Local injections of corticosteroids are often used in the treatment of various locomotor disorders. A notable part of injected corticosteroids is absorbed into the circulation.1-8 This may cause systemic effects. In our practice, a few patients have complained of abundant menstruation after local injection of corticosteroids. A MEDLINE literature search was carried out for the period 1966–1996. Evidence was found that triamcinolone acetonide (TA) influenced menstruation after intramuscular application,9-13 but no literature was found about disturbance of the menstrual pattern after intra-articular or periarticular corticosteroid injections and because knowledge of the possible side effect is important for medical practice it was decided to investigate this phenomenon.

Seventy seven premenopausal women (mean age 34.6 (SD 9.0) years) were included who were about to be given a first local injection of TA; 46 intra-articular, 24 in soft tissue (bursa, tendon, tendon sheath), seven epidural. The mean (SD) TA dose was 24.0 (16.5) mg. The lowest dose was 1 mg.

Patients were asked to pay attention to the appearance of flushing and any abnormality of the menstrual pattern. No patients were lost for follow up. Median time for follow up was six weeks.

Disturbance in menstruation was noticed by 39 of the 77 women (50.6%). The onset of the next menstruation was later than expected in 10 and earlier in 16 patients (table 1). The delay ranged from 1–28 (median 7) days and the acceleration from 1–20 (median 9) days. Reduced loss of blood and/or shorter duration of the menstruation was reported by four patients and more loss of blood and/or longer duration of the menstruation by 18. Twenty two (28.6%) noted flushing.

Abnormalities of menstruation were significantly less frequent in patients using oral contraceptives (p < 0.05). No relation was found between disturbance in the menstruation and age, the occurrence of flushing, dose or site of the injection.

Interpretation of the results must be made with caution because an element of over-reporting may be expected when patients are specifically asked to report on flushing and abnormalities in their menstrual pattern. On the other hand, it may be assumed that a part of the influence on the menses was not detected if the menstrual pattern was inconstant before the corticosteroid injection.

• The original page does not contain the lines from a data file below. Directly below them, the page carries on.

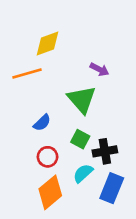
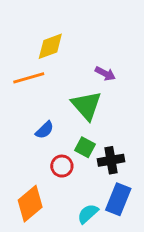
red circle: (48, 157) -> (62, 166), moved
cyan semicircle: (83, 173) -> (88, 214), moved
orange diamond: (50, 192) -> (30, 204), moved

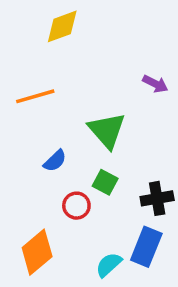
yellow diamond: (50, 46) -> (62, 26), moved
purple arrow: (105, 74) -> (155, 84), moved
black cross: (111, 160) -> (157, 198), moved

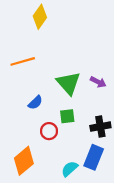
yellow diamond: (62, 26) -> (40, 17), turned -35
purple arrow: (155, 84) -> (98, 82), moved
green square: (105, 182) -> (67, 116), turned -35

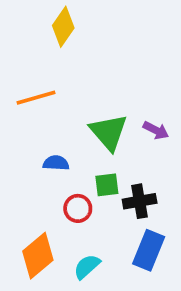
blue semicircle: (35, 103) -> (56, 163), turned -133
black cross: (100, 127) -> (140, 201), moved
cyan semicircle: (70, 169) -> (87, 267), moved

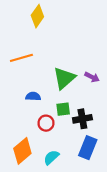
green triangle: (109, 132) -> (64, 78), turned 30

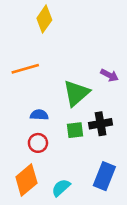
purple arrow: (92, 77) -> (109, 75), moved
black cross: (82, 119) -> (101, 124), moved
red circle: (46, 123) -> (38, 143), moved

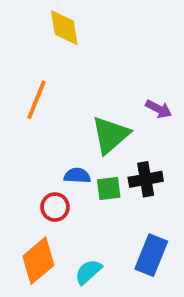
yellow diamond: (44, 19) -> (64, 28), turned -44
orange line: (25, 69) -> (36, 100), turned -52
blue semicircle: (39, 115) -> (77, 176), moved

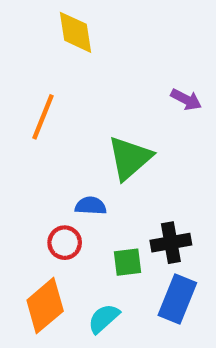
purple arrow: (159, 109) -> (186, 100), moved
black cross: (146, 179) -> (171, 243), moved
green square: (109, 189) -> (128, 262), moved

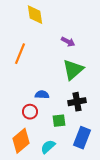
purple arrow: (186, 100) -> (68, 42), moved
green triangle: (130, 158) -> (73, 70), moved
black cross: (171, 243) -> (77, 102), moved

Disturbance of menstrual pattern after intramuscular injection in patients is well documented.9 10 13 It may be assumed that the process after intra-articular and periarticular application of TA is the same as after intramuscular injection. Although the mechanism involved is not completely elucidated the most probable mode of action is by means of progesterone receptors.14 Cross effects between TA and progesterone are documented in both directions.14 15 Endocrinological analysis after a single intramuscular TA injection given on day one or two of the menstrual cycle revealed suppression of the normal midcycle surge of luteinising hormone and follicle stimulating hormone and disappearance of the subsequent rise in progesterone.11-13 In oestrogen primed ovariectomised immature rats it was demonstrated that TA could achieve a surge of luteinising hormone and follicle stimulating hormone three hours after administration.14 In both situations the effects appeared to be mediated by changes in hypothalamic gonadotropin releasing hormone concentrations. These contradictory effects could be explained by the moment of the cyclus at which the injections were given.14 A second mode of action of TA could be a direct effect on the endometrium. In that case, a proliferation of the endometrium could be induced or sustained as long as the blood level is high, and a menstruation follows at the moment the blood level decreases.

The large variability of the effect may be explained by variations in absorption to the central circulation and by differences in the hormonal status.14

We recommend that patients be informed about the possibility of menstrual irregularities when a TA injection is given.